Full Throttle on the Hamster Wheel

Mark Steyn

By Mark Steyn

Published May 22, 2017

Full Throttle on the Hamster Wheel

Andrew Harrer for Bloomberg

As the years roll by, I grow less and less interested in the infernal din of the present - the stuff that won't be important in six weeks' time, never mind six years'. But in today's political coverage the hamster wheel seems to be accelerating. The two big stories of the moment (I use the term literally) are that Trump disclosed classified information to the Russians and that way back in February he leaned on then FBI honcho James Comey to end the investigation into then National Security honcho Michael Flynn.

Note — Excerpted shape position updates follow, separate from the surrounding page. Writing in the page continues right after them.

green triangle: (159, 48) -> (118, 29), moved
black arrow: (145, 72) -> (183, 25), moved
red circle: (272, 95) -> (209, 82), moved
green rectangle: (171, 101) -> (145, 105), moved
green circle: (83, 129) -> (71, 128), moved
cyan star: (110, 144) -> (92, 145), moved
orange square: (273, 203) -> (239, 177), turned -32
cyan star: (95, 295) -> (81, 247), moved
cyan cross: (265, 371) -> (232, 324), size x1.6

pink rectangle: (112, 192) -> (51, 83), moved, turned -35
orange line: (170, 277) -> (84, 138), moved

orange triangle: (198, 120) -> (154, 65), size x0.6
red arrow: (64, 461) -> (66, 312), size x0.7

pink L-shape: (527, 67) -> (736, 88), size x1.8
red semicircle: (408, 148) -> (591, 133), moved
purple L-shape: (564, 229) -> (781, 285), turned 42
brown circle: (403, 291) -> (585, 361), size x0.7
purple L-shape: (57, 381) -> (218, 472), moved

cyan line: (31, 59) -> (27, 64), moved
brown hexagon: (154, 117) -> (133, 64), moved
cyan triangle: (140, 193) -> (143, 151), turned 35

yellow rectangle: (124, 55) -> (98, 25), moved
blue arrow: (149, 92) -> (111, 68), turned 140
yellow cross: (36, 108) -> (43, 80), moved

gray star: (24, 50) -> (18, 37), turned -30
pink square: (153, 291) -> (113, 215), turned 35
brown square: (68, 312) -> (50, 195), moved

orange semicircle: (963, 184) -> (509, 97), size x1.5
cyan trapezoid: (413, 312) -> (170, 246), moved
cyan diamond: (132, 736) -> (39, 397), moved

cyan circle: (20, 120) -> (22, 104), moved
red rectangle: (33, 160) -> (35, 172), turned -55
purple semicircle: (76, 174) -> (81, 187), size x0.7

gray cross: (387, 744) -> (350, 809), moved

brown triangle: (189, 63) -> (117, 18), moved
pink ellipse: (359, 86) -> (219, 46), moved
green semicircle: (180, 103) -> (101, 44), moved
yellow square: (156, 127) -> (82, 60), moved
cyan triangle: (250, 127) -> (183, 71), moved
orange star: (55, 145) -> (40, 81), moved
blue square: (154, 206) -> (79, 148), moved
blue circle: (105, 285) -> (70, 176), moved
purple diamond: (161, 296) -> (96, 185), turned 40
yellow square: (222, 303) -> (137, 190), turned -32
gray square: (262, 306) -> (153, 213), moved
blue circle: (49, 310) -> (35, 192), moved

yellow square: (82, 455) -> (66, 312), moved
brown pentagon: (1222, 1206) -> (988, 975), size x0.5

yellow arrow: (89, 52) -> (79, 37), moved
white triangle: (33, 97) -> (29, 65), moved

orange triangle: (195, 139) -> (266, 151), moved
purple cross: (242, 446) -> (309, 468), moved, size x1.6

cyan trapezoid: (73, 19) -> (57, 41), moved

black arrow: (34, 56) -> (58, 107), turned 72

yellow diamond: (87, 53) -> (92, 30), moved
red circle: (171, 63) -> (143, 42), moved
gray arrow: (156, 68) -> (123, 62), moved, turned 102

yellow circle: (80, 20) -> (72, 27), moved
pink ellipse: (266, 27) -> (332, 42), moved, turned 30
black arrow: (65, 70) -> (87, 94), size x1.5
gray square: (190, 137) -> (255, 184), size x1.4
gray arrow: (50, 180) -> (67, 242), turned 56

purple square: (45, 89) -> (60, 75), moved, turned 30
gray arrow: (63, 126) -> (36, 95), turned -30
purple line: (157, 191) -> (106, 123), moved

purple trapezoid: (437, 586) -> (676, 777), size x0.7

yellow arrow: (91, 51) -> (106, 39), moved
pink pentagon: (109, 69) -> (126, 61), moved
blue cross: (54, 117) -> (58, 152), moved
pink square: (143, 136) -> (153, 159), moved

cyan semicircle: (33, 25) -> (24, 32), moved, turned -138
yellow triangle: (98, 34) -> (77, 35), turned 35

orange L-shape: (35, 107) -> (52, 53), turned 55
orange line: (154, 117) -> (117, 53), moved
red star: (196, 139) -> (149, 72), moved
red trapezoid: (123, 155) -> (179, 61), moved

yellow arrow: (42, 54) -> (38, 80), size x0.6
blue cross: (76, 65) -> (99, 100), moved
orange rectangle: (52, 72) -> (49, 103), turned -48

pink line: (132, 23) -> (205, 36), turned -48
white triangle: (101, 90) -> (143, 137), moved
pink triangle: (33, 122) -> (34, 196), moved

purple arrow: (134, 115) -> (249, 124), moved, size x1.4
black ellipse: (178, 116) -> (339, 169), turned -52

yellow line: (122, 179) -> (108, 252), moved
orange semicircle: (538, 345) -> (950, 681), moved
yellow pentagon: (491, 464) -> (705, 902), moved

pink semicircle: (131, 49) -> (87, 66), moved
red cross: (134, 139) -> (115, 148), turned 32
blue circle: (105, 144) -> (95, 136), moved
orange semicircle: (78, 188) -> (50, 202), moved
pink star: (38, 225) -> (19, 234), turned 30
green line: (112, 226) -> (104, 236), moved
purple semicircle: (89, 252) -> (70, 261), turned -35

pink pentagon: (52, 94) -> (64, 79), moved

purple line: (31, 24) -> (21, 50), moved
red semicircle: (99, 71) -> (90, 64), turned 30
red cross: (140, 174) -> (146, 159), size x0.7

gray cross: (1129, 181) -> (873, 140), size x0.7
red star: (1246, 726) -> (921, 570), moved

On the latter story, Flynn is gone, so he's not important. And Comey's gone, so he's not important. But what's important is that The New York Times says that Comey wrote a contemporaneous memo about what Trump said to him about Flynn. The New York Times hasn't seen the memo, but "one of Mr. Comey's associates read parts of the memo to a Times reporter".

Is it an unusually long memo? If not, why not read all of it? Or, indeed, show the thing to the reporter. The actual quote, as with so much of Trump's rhetoric, is capable of different interpretations:

"I hope you can see your way clear to letting this go, to letting Flynn go," Mr. Trump told Mr. Comey, according to the memo. "He is a good guy."

But that's if you believe Comey's recollection is accurate. In his final pratfall before Congress, Comey said under oath that Hillary's lady-in-waiting Huma Abedin had forwarded 100,000 emails to her husband Anthony Weiner. That is not true. Or, if you prefer, it's false. And it's hardly a peripheral matter, either, but one central to the subject of his testimony that day. Yet he completely bungled it.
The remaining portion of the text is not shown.